BEGIN Supplied entries
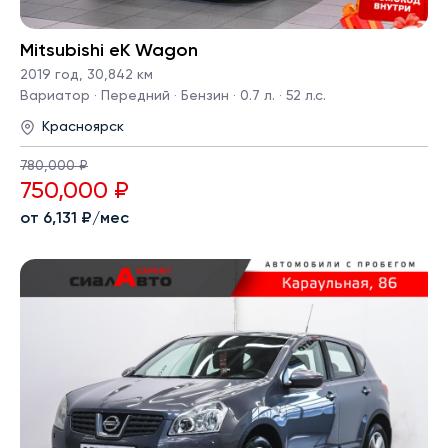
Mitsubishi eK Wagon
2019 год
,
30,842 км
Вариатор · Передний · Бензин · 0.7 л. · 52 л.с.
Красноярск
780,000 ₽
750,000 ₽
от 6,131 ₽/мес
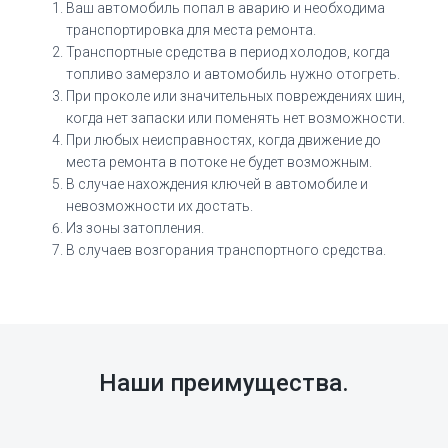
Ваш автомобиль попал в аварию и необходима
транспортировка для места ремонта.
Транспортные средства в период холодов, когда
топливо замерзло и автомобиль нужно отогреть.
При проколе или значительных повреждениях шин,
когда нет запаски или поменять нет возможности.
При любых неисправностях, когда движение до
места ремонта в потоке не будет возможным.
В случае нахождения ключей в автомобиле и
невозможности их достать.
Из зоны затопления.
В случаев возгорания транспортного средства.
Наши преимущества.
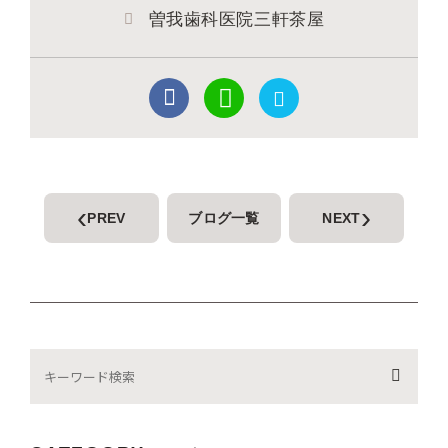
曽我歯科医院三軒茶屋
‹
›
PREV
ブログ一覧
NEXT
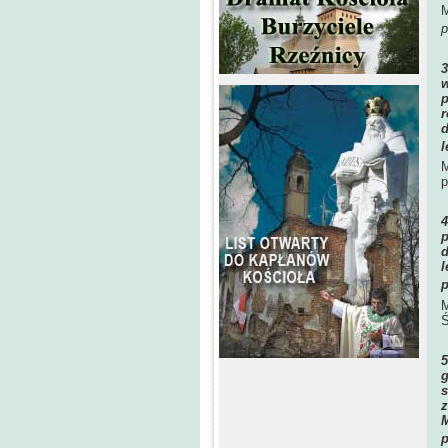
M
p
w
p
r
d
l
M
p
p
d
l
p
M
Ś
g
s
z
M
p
END Supplied entries
BEGIN Supplied entries
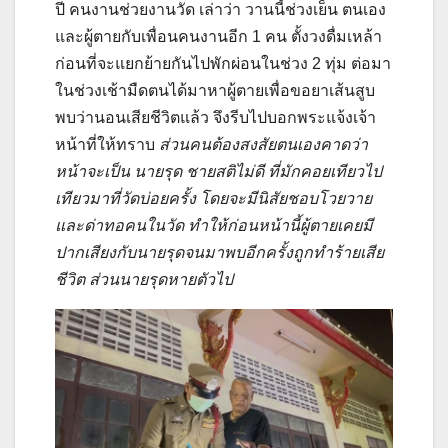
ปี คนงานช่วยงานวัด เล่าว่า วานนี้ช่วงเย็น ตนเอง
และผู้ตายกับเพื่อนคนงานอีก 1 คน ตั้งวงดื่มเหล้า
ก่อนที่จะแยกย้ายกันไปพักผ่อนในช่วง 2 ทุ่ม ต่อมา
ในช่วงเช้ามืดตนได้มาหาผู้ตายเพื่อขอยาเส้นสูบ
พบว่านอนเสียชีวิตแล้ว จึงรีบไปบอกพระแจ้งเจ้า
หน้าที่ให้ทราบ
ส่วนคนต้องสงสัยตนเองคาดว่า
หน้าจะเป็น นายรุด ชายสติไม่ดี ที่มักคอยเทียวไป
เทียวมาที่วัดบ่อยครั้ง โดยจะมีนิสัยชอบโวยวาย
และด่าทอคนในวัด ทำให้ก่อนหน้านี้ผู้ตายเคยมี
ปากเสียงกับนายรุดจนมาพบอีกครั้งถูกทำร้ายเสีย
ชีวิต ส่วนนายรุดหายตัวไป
END Supplied entries
BEGIN Supplied entries
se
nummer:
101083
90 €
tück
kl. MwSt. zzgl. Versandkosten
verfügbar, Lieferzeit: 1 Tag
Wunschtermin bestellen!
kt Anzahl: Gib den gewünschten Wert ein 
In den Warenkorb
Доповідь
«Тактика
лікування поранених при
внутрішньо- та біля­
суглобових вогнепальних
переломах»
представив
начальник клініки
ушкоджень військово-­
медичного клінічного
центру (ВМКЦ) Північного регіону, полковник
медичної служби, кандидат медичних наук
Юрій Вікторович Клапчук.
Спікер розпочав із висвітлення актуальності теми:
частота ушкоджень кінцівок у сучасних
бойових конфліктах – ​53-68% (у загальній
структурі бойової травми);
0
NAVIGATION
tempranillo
END Supplied entries
Required work
Search the listing above for the lines with "ушкоджень військово-­" and "tempranillo", then output those lines and all lines between them exactly.

Completed exercise
ушкоджень військово-­
медичного клінічного
центру (ВМКЦ) Північного регіону, полковник
медичної служби, кандидат медичних наук
Юрій Вікторович Клапчук.
Спікер розпочав із висвітлення актуальності теми:
частота ушкоджень кінцівок у сучасних
бойових конфліктах – ​53-68% (у загальній
структурі бойової травми);
0
NAVIGATION
tempranillo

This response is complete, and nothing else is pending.